*** Exercise materials ***
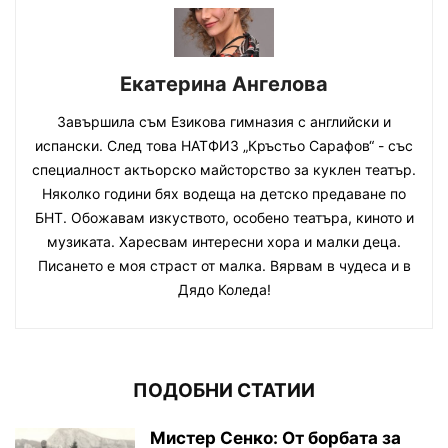
Екатерина Ангелова
Завършила съм Езикова гимназия с английски и
испански. След това НАТФИЗ „Кръстьо Сарафов“ - със
специалност актьорско майсторство за куклен театър.
Няколко години бях водеща на детско предаване по
БНТ. Обожавам изкуството, особено театъра, киното и
музиката. Харесвам интересни хора и малки деца.
Писането е моя страст от малка. Вярвам в чудеса и в
Дядо Коледа!
ПОДОБНИ СТАТИИ
Мистер Сенко: От борбата за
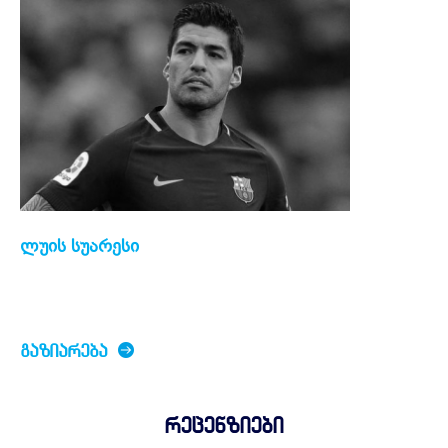
ლუის სუარესი
ᲒᲐᲖᲘᲐᲠᲔᲑᲐ
რეცენზიები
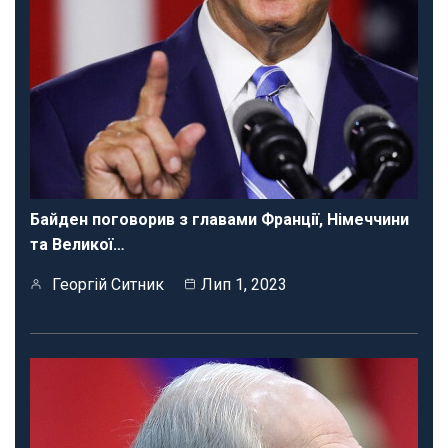
Байден поговорив з главами Франції, Німеччини
та Великої…
Георгій Ситник
Лип 1, 2023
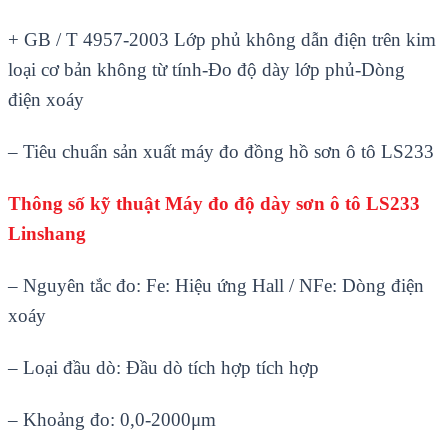
+ GB / T 4957-2003 L
ớp phủ kh
ông d
ẫn điện tr
ên kim
lo
ại cơ bản kh
ông t
ừ t
ính-Đo đ
ộ d
ày l
ớp phủ-D
òng
đi
ện xo
áy
– Tiêu chu
ẩn sản xuất m
áy đo đ
ồng hồ sơn
ô tô LS233
Thông số kỹ thuật
Máy đo độ dày sơn ô tô LS233
Linshang
– Nguyên t
ắc đo: Fe: Hiệu ứng Hall / NFe: D
òng đi
ện
xo
áy
– Lo
ại đầu d
ò: Đ
ầu d
ò tích h
ợp t
ích h
ợp
–
Khoảng đo: 0,0-2000
μm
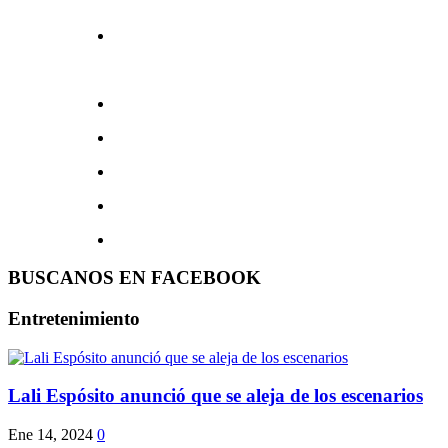
BUSCANOS EN FACEBOOK
Entretenimiento
Lali Espósito anunció que se aleja de los escenarios
Ene 14, 2024
0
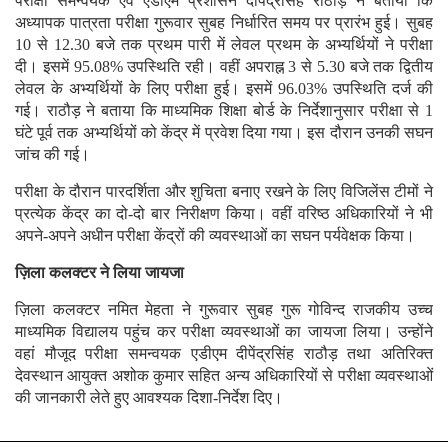
परीक्षा समन्वयक एवं एडीएम प्रशासन दीपेंद्रसिंह राठौड़ ने बताया कि
अध्यापक पात्रता परीक्षा गुरूवार सुबह निर्धारित समय पर प्रारंभ हुई। सुबह
10 से 12.30 बजे तक प्रथम पारी में लेवल प्रथम के अभ्यर्थियों ने परीक्षा
दी। इसमें 95.08% उपस्थिति रही। वहीं अपराह्न 3 से 5.30 बजे तक द्वितीय
लेवल के अभ्यर्थियों के लिए परीक्षा हुई। इसमें 96.03% उपस्थिति दर्ज की
गई। राठौड़ ने बताया कि माध्यमिक शिक्षा बोर्ड के निर्देशानुसार परीक्षा से 1
घंटे पूर्व तक अभ्यर्थियों को केंद्र में प्रवेश दिया गया। इस दौरान उनकी सघन
जांच की गई।
परीक्षा के दौरान पारदर्शिता और शुचिता बनाए रखने के लिए विजिलेंस टीमों ने
प्रत्येक केंद्र का दो-दो बार निरीक्षण किया। वहीं वरिष्ठ अधिकारियों ने भी
अपने-अपने अधीन परीक्षा केंद्रों की व्यवस्थाओं का सघन पर्यवेक्षक किया।
ज़िला कलक्टर ने लिया जायजा
ज़िला कलक्टर नमित मेहता ने गुरूवार सुबह गुरू गोविन्द राजकीय उच्च
माध्यमिक विद्यालय पहुंच कर परीक्षा व्यवस्थाओं का जायजा लिया। उन्होंने
वहां मौजूद परीक्षा समन्वयक एडीएम दीपेंद्रसिंह राठौड़ तथा अतिरिक्त
देवस्थान आयुक्त अशोक कुमार सहित अन्य अधिकारियों से परीक्षा व्यवस्थाओं
की जानकारी लेते हुए आवश्यक दिशा-निर्देश दिए।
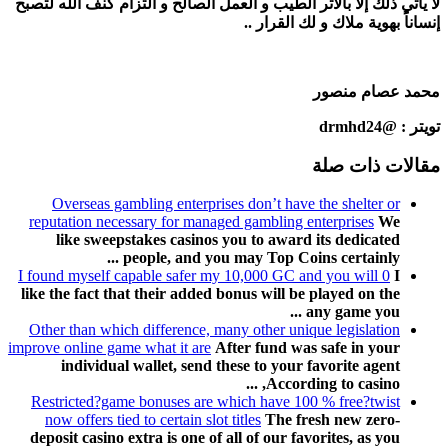
لا يأتي ذلك إلا بالأثر الطيب و العمل الصالح و التزام كنف الله لتصبح
إنساناً بهوية ملاك و لك القرار ..
محمد عصام منصور
تويتر :
@drmhd24
مقالات ذات صلة
Overseas gambling enterprises don’t have the shelter or
reputation necessary for managed gambling enterprises
We
like sweepstakes casinos you to award its dedicated
people, and you may Top Coins certainly ...
I found myself capable safer my 10,000 GC and you will 0
I
like the fact that their added bonus will be played on the
any game you ...
Other than which difference, many other unique legislation
improve online game what it are
After fund was safe in your
individual wallet, send these to your favorite agent
According to casino, ...
Restricted?game bonuses are which have 100 % free?twist
now offers tied to certain slot titles
The fresh new zero-
deposit casino extra is one of all of our favorites, as you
*** End of Exercise materials ***
◆ Your assignment ◆
Which lines above contain the word "will"? Copy each of them.

◆ Problem solution ◆
I found myself capable safer my 10,000 GC and you will 0
like the fact that their added bonus will be played on the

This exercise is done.